I’ve been thinking about ways to change behaviors through pricing.

We’re building a CRM where we want our customers to build and nurture meaningful relationships with journalists. Less spam, more engagement.

Marketing and PR automation tools today are so easy to use and allow anyone, from anywhere in the world, to email a piece of content to a mailing list with a few simple clicks. That’s a good thing, right?

Yes. But if you want to build a good relationship, you need to keep that content relevant. I know, by now everyone is used to getting unsolicited email, and I can’t even remember the last time I read an outstanding newsletter in my mailbox. The problem is even worse for journalists, who get spammed every day.

In this post, I explore some concepts around how different CRM pricing models can change behavior for the better. Stick with me; I’d love to have your input.

Examples in the real world 🌎

There are plenty of real-world examples where price changes resulted in an increase of certain activity or have discouraged bad habits. Some examples:

Based on these links I am convinced that pricing can be used to affect behavior. Not only can it discourage bad choices (smoking, sugary foods, carbon emissions, …), it can also be used to motivate people to make better choices (buy fresh fruit, cycle, …).

In software

Can this principle be applied to software? Is it even possible to make marketing professionals send less spam and do more relevant outreach through the pricing model?

To find out, I searched for companies whose pricing patterns aim to encourage certain behaviors. I found a few:

  • Annual vs Monthly.
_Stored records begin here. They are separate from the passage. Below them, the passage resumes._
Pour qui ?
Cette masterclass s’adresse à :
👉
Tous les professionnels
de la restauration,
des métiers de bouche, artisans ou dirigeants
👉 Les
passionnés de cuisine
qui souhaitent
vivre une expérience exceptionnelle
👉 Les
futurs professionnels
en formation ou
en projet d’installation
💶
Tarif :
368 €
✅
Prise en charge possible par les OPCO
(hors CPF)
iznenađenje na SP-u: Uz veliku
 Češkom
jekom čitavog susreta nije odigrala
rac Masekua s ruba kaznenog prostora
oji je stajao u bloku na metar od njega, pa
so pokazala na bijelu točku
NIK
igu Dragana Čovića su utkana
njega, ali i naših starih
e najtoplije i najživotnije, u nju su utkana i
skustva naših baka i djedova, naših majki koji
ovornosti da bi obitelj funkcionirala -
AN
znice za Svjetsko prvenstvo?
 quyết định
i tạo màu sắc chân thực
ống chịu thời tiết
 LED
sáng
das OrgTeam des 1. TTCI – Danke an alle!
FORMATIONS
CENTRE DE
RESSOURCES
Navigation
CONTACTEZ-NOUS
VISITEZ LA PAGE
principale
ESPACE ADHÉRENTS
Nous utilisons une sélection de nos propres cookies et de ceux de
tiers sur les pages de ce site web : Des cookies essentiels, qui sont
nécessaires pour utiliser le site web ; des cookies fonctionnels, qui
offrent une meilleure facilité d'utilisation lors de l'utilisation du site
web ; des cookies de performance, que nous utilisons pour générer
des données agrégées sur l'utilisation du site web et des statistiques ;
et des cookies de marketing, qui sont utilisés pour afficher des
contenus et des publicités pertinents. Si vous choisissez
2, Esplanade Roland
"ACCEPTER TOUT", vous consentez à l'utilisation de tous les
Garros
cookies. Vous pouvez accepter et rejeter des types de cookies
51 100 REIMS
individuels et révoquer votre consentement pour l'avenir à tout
This is an obvious one where Annual plans are cheaper and will encourage prospects to commit to a longer term in exchange for a discount
  • Multi-Factor Authentication discount. Mailchimp hands out a 10% discount if you set up multi-factor authentication
Mailchimp MFA discount 👍

In the CRM space (Hubspot, Salesforce, Zoho, …), the pricing is what you’d expect: tiered plans (basic, pro, expert,…), user seat pricing and some subscription limitations (based on # of contacts, # of emails), or a combination thereof.

The exception I found was Convertkit, whose pricing is based solely on the number of subscribers (the size of your audience) — the more subscribers you have, the higher the monthly cost.
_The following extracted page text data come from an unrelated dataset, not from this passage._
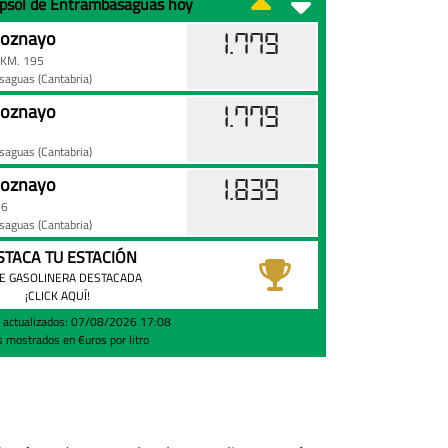
Repsol de Entrambasaguas hoy
oznayo
1.779
KM. 195
asaguas
(Cantabria)
oznayo
1.779
asaguas
(Cantabria)
oznayo
1.839
96
asaguas
(Cantabria)
STACA TU ESTACIÓN
E GASOLINERA DESTACADA
¡CLICK AQUÍ!
s actualizados: 07/08/2026 17:08
s mostrados en €uros por litro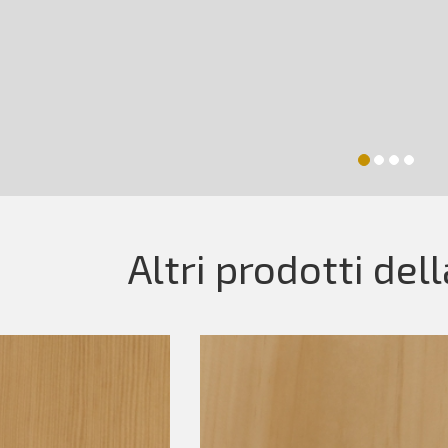
Altri prodotti del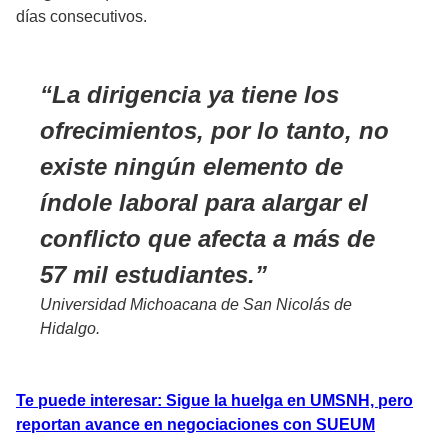
días consecutivos.
La dirigencia ya tiene los
ofrecimientos, por lo tanto, no
existe ningún elemento de
índole laboral para alargar el
conflicto que afecta a más de
57 mil estudiantes.
Universidad Michoacana de San Nicolás de
Hidalgo.
Te puede interesar: Sigue la huelga en UMSNH, pero
reportan avance en negociaciones con SUEUM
Convertkit pricing based on # subscribers

If we assume for a second that people take time to unsubscribe once they become uninterested, this is a good indicator of the success of your communication.

At the same time, if you send people a lot of crap, you will reduce your subscription cost (fewer subscribers). All in all, this pricing strategy assumes companies that send out more successful, targeted communications are likely to be doing more business, and so can afford to pay more, while smaller businesses and those that spam their contact lists are seen as less successful and so pay less.
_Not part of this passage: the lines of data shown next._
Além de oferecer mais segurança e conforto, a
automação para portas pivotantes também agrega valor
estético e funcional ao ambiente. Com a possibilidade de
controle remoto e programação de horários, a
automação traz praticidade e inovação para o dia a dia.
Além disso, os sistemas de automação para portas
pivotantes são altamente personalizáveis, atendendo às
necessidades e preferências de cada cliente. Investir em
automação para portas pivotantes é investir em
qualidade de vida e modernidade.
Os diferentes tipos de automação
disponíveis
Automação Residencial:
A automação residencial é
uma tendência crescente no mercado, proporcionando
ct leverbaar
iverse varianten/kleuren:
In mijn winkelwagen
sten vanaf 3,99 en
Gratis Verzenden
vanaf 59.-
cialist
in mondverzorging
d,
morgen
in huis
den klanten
What are we trying to do here?

In our case, we want to minimize spam, reduce the scale of large email campaigns, and encourage clients to do individual outreach and personalize their pitches. Trade the shotgun for a sniper rifle.

Model 1: Based on # stored contacts

This is an alternative pricing model a lot of CRMs are using. Clients are charged by the number of contacts they store and manage in their database. Easy to explain, simple to digest.

One issue with this approach is that people will work around these limits by not storing all their contacts in the database or, worse, game the system by deleting contacts to make room for another list right before launching a campaign, negating the whole idea behind having a “customer relationship management” system in the first place.

If there’s one thing you want a CRM to do, it’s to help people organize, manage and understand their audience. While this model encourages people to keep a smaller list with just their core audience, it still does not factor in the quality of the conversations had with that audience. You can still send 150 people a terrible newsletter every 2 days.

Model 2: Based on # used contacts

This should allow anyone to store their entire audience in a single database, which is one of the key benefits of any CRM, right?

In flagging contacts by “active in the last X days”, you can apply the same pricing scheme as in Model 1 simply by counting the number of contacts that are active.

Problem: Still no real indication of the quality and spamminess of your outreach. Sending 150 people a terrible newsletter every 2 days will not affect the monthly bill.

Model 3: Priced on # of emails sent

With this model, instead of looking at the number of contacts, we look at how many emails people send.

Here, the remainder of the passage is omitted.